TASK OBJECTIVE
For the word "uses", search the records and show each line in which it occurs.

Start of PROVIDED DATA

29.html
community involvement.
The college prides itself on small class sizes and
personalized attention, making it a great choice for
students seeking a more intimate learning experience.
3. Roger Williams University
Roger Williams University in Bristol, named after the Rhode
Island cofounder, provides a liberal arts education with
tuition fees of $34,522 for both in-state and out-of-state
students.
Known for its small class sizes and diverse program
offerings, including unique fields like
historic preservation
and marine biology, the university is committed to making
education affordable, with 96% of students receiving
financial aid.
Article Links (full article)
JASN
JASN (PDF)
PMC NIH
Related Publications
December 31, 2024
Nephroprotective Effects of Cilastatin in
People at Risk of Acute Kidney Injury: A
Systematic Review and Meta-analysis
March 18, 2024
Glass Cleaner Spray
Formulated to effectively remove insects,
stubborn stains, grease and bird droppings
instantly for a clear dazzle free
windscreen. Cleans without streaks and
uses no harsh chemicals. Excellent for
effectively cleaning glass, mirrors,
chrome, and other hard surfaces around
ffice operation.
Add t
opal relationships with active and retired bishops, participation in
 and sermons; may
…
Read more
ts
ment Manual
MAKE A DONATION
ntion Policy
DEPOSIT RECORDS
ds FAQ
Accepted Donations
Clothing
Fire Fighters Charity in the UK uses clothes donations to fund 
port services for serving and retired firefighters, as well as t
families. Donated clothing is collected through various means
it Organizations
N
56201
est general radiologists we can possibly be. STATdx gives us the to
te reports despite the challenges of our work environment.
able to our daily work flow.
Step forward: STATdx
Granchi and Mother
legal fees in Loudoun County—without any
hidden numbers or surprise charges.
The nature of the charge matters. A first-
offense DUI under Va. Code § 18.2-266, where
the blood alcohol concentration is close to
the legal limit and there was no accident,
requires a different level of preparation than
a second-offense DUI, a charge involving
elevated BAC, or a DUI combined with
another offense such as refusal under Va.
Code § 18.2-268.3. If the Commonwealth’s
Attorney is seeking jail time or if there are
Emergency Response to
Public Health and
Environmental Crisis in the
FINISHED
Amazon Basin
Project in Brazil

End of PROVIDED DATA

EXERCISE ANSWER
uses no harsh chemicals. Excellent for
Fire Fighters Charity in the UK uses clothes donations to fund 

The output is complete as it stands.